__What is being asked__
Go over the entries below line by line, copying each one that contains the word "Remember".

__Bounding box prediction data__

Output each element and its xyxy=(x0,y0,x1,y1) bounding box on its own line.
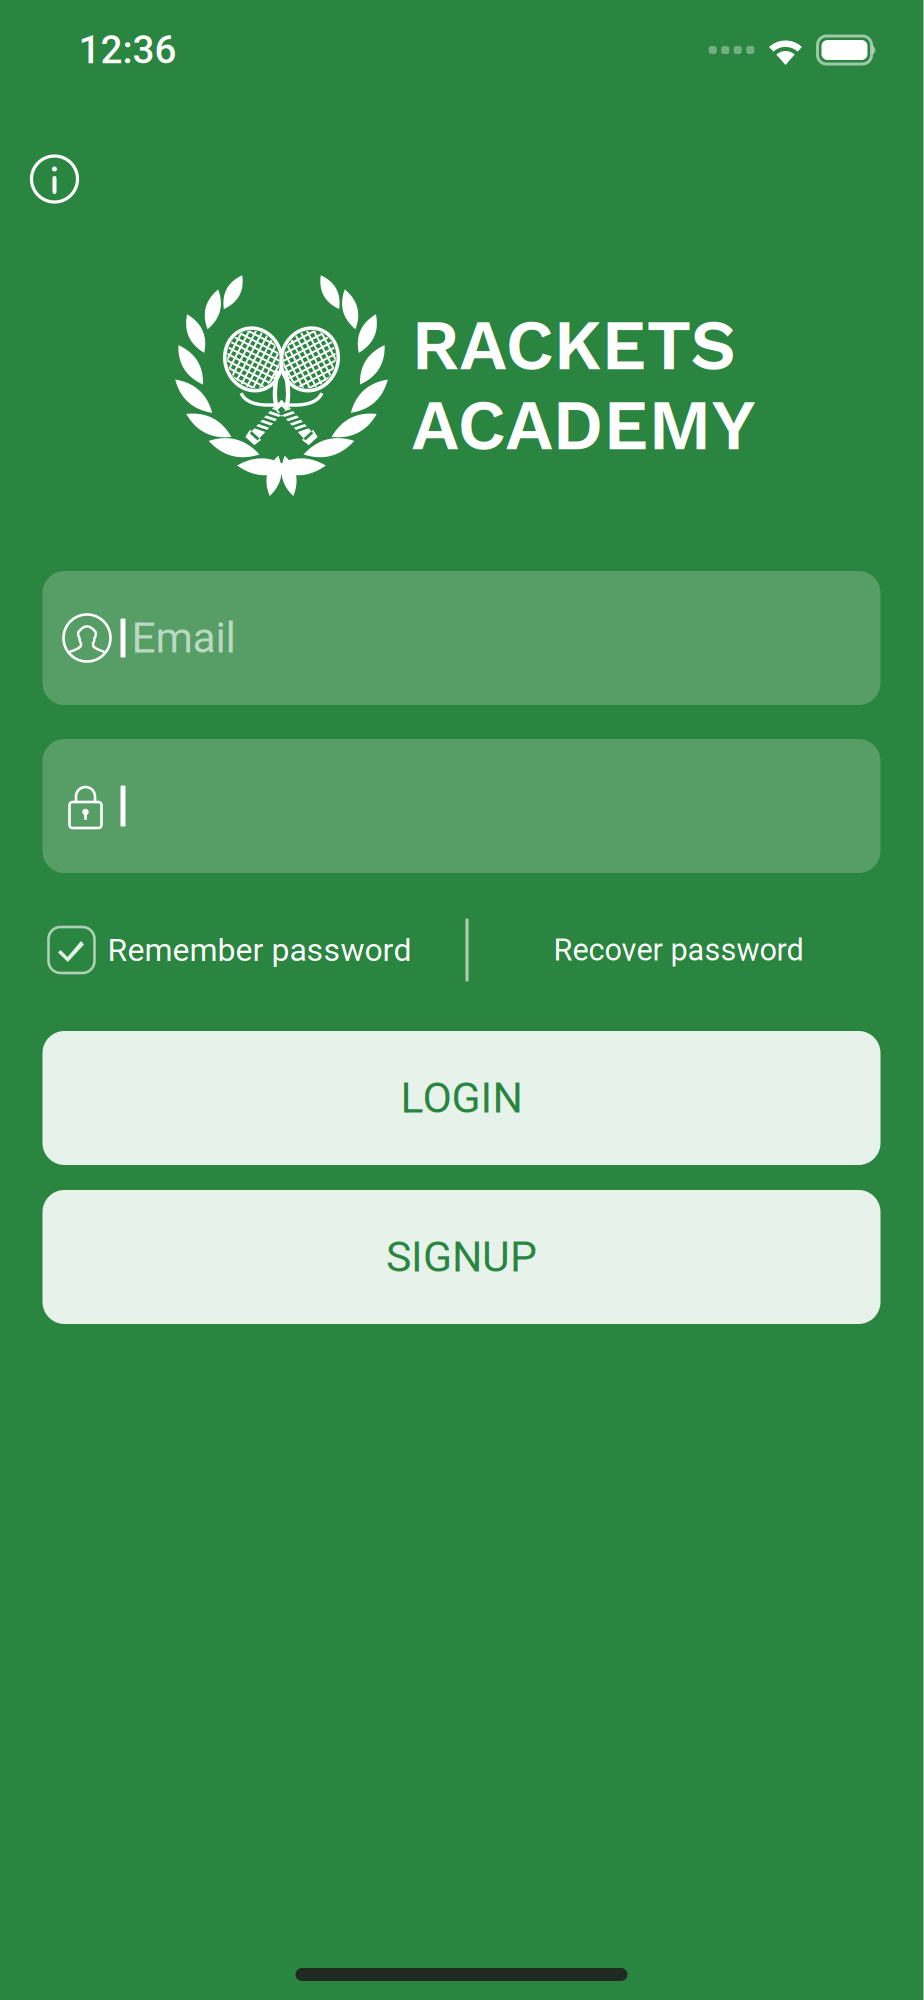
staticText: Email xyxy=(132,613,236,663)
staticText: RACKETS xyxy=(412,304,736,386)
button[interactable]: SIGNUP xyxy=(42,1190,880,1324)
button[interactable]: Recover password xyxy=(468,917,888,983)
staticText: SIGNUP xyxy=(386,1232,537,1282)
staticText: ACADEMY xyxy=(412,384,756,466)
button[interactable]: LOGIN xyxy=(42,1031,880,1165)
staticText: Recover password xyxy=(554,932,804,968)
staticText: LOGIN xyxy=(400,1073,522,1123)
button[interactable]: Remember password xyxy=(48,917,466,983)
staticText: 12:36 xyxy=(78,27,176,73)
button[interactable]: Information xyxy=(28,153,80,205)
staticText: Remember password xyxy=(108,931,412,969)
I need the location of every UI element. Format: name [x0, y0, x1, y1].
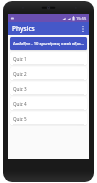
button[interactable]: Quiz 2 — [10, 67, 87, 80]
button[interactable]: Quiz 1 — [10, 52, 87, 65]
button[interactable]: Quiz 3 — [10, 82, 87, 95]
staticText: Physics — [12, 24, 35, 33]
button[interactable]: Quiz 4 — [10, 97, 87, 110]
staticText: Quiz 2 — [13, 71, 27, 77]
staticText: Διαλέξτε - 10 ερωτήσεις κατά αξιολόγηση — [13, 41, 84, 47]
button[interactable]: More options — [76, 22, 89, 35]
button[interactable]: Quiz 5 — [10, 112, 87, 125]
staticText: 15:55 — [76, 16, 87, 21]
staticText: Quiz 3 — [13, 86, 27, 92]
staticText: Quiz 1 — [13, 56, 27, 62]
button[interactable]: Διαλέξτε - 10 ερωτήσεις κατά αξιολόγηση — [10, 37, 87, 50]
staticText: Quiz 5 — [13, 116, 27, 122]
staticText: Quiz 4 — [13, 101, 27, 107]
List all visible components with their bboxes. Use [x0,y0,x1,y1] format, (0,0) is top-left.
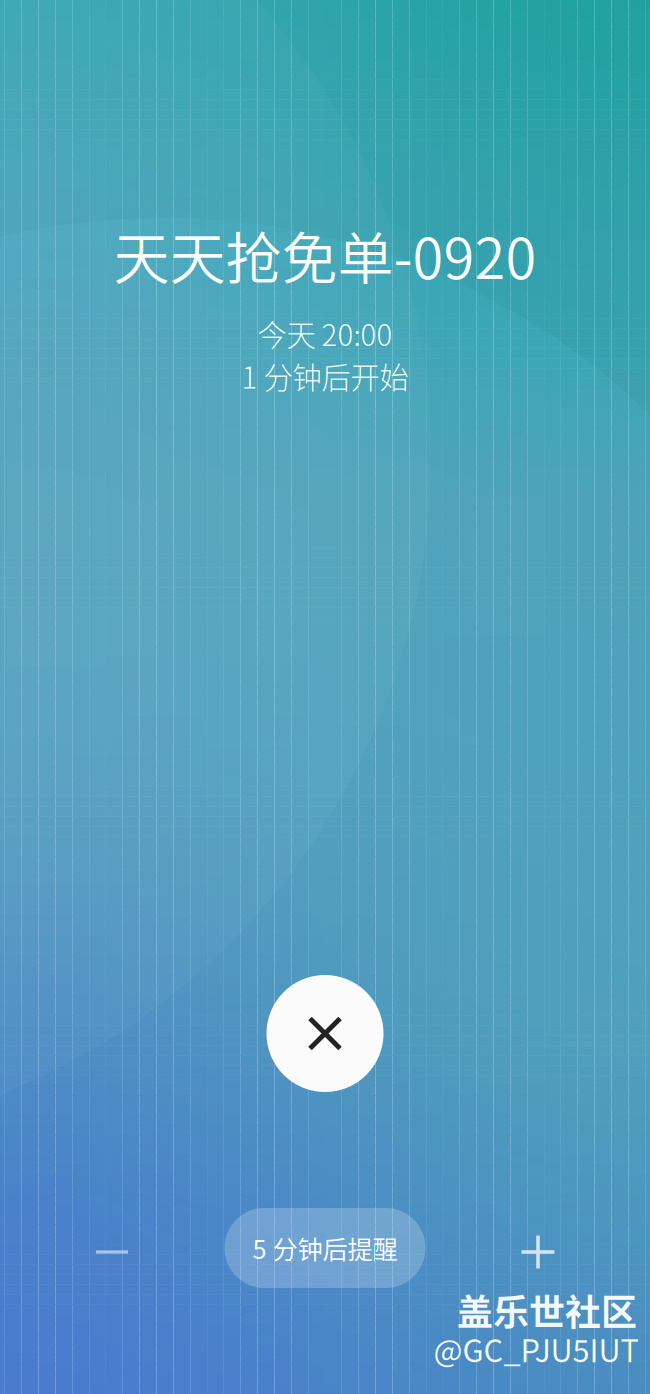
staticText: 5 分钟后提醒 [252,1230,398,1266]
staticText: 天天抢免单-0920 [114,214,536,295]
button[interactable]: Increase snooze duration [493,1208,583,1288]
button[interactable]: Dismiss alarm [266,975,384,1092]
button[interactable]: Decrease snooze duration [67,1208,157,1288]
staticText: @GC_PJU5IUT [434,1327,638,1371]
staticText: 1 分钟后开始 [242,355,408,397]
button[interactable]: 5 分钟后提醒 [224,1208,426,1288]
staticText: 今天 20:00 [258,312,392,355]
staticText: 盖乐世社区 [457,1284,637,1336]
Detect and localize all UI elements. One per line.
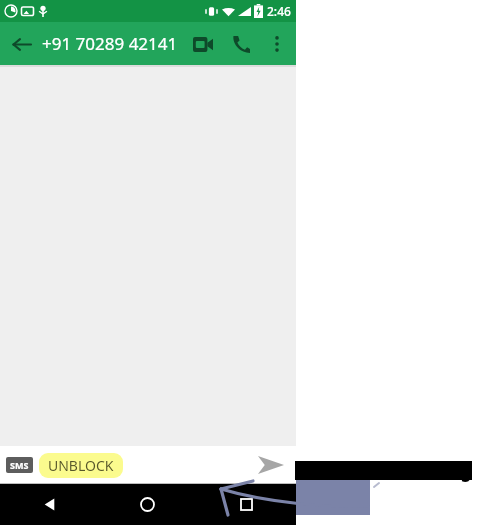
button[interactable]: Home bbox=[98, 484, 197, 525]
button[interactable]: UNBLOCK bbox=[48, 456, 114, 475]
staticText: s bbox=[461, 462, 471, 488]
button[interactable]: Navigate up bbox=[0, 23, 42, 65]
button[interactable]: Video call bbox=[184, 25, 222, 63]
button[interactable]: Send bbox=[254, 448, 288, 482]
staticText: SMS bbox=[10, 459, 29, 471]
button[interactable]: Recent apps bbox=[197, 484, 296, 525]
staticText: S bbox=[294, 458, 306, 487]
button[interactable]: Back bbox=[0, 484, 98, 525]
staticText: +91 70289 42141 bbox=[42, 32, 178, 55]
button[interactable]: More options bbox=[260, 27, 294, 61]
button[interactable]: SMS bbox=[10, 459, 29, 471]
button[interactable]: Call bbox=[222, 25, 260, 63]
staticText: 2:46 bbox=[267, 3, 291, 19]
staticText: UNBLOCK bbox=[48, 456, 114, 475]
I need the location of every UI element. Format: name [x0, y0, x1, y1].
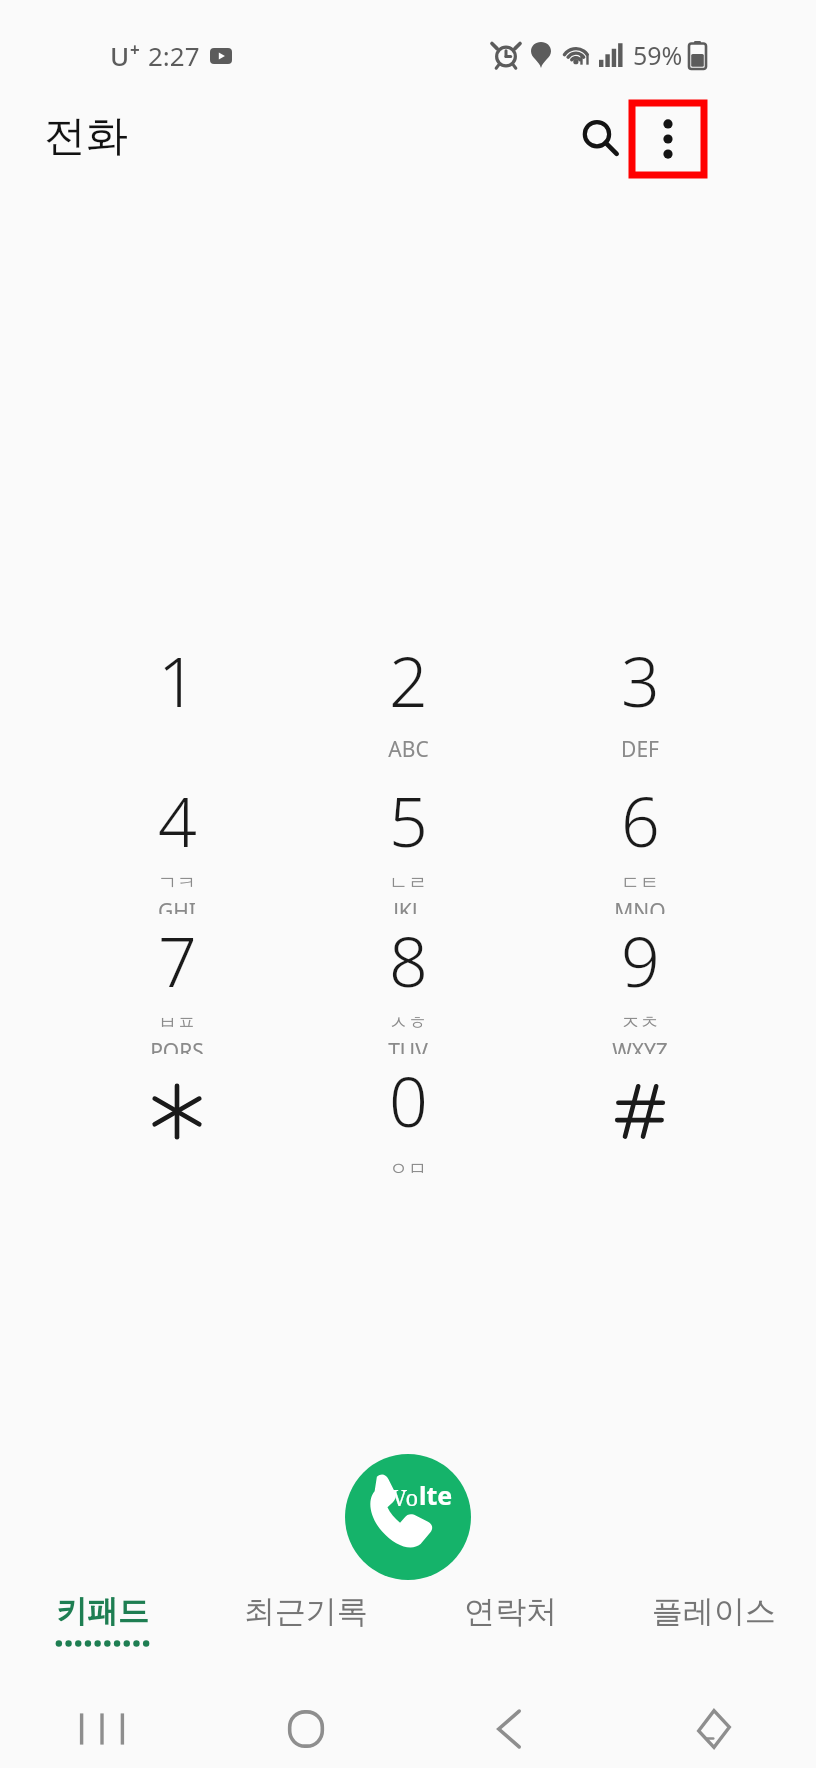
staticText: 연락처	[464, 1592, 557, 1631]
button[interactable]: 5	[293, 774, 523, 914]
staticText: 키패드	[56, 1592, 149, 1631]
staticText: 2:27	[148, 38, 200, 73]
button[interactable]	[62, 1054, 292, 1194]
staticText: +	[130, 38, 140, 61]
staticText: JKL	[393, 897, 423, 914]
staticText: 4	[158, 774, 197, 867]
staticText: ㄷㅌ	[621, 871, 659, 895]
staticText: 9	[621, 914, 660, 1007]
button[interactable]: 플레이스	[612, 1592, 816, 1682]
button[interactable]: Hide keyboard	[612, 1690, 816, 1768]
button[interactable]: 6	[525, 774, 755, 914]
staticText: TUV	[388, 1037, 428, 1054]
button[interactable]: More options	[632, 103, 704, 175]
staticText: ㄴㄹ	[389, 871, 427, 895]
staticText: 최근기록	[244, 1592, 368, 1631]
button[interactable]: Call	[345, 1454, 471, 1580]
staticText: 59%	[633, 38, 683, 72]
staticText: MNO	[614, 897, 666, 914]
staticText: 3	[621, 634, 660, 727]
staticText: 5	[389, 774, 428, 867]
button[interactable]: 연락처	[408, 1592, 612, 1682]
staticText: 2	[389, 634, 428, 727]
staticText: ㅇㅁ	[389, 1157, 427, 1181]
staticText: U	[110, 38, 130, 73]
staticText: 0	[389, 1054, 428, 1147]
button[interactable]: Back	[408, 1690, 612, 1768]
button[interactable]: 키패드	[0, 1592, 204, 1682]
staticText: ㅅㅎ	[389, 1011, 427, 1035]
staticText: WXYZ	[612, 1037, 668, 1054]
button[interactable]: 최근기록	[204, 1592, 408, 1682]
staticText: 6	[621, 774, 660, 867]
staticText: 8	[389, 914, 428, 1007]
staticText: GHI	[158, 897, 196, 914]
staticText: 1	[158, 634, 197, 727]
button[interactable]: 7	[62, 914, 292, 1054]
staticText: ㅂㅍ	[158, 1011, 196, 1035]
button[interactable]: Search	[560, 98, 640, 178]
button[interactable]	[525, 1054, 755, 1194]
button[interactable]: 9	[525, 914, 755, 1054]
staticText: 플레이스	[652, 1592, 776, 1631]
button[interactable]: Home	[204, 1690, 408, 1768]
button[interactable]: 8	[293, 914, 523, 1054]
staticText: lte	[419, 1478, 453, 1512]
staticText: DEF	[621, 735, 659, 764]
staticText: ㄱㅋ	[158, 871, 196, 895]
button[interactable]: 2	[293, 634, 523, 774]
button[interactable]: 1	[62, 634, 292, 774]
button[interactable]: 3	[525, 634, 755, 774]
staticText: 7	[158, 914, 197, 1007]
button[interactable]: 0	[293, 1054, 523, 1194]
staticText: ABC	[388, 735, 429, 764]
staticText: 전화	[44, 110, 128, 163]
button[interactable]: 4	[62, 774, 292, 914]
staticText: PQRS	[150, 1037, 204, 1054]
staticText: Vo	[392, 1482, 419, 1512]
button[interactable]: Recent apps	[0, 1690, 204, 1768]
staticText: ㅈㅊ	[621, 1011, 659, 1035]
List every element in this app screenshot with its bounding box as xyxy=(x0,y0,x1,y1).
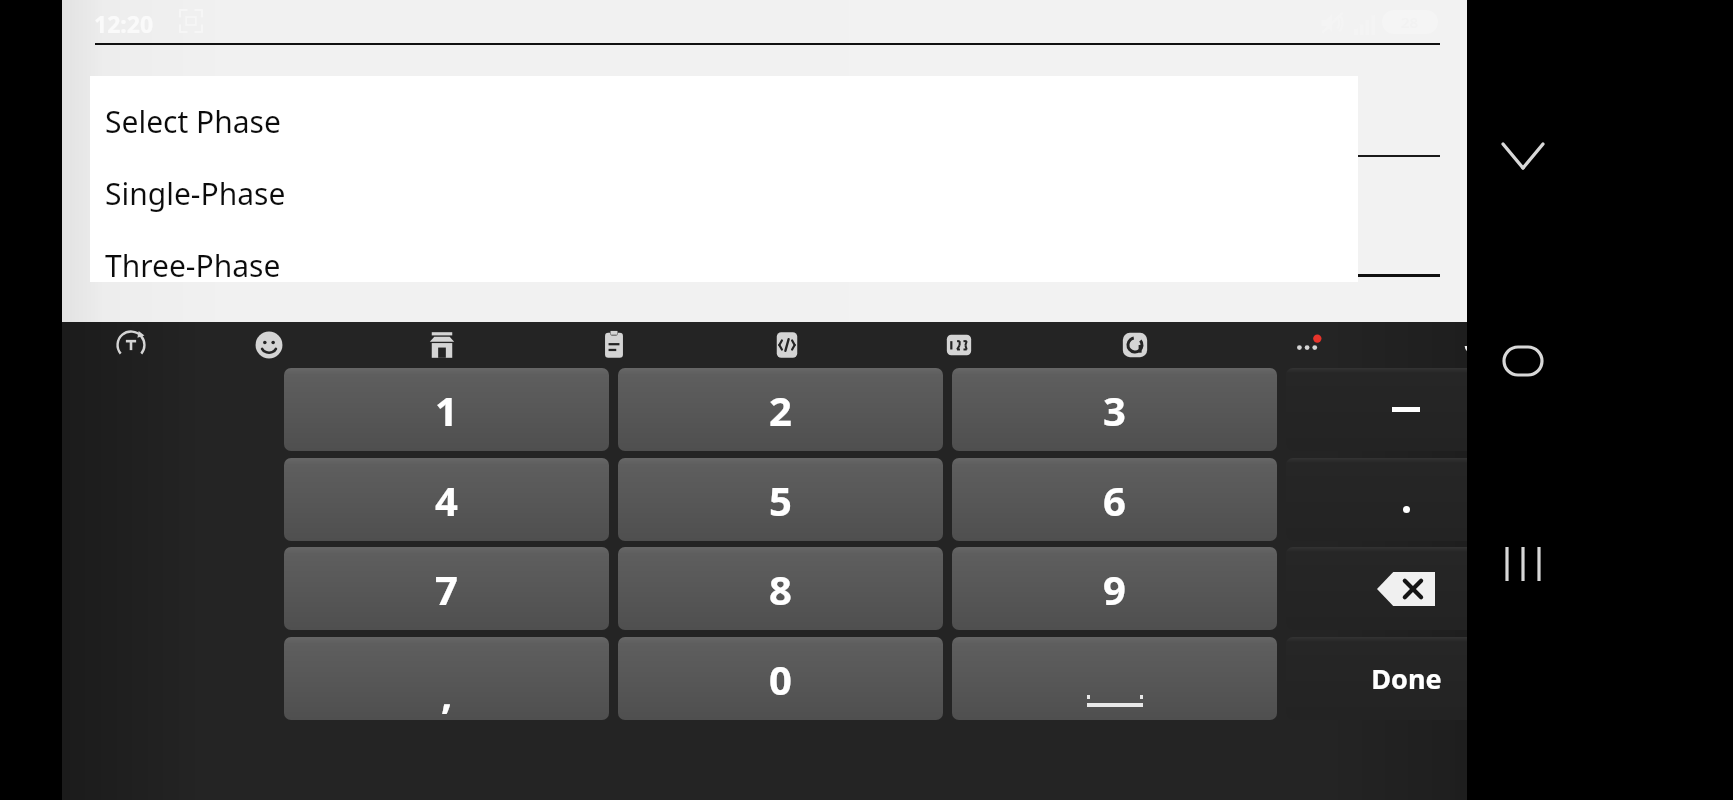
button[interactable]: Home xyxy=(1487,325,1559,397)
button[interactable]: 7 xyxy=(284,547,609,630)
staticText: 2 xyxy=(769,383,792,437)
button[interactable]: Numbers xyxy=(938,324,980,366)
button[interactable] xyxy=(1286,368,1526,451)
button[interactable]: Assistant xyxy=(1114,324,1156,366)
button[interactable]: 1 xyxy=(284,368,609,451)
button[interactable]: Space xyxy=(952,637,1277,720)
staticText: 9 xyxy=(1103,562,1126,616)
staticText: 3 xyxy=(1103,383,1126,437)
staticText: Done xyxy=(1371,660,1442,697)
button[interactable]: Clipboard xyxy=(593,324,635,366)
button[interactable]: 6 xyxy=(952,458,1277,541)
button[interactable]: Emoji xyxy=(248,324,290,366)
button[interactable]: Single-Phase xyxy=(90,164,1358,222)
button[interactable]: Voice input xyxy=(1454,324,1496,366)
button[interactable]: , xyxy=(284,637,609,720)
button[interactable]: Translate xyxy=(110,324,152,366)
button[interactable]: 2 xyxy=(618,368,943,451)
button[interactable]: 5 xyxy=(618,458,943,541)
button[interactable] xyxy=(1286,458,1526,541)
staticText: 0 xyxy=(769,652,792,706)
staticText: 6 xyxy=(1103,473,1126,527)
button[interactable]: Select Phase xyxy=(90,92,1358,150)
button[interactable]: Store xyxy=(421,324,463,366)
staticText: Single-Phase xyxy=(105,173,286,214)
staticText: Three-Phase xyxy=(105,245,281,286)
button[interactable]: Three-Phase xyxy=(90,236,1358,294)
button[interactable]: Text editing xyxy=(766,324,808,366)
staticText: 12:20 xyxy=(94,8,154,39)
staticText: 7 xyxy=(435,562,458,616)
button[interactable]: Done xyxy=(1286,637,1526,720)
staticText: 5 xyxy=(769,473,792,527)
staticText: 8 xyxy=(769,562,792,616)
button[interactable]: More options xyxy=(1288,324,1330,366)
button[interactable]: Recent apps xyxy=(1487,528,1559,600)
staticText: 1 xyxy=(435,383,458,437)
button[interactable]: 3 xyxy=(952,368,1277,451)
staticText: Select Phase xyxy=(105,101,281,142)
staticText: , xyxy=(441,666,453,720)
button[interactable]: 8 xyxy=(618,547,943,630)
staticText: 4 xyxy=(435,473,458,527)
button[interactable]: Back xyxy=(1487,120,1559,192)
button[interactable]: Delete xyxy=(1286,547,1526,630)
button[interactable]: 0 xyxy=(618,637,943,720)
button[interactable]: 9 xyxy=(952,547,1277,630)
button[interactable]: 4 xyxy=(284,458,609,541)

__Solution below__
button[interactable]: Remember password xyxy=(48,917,466,983)
staticText: Remember password xyxy=(108,931,412,969)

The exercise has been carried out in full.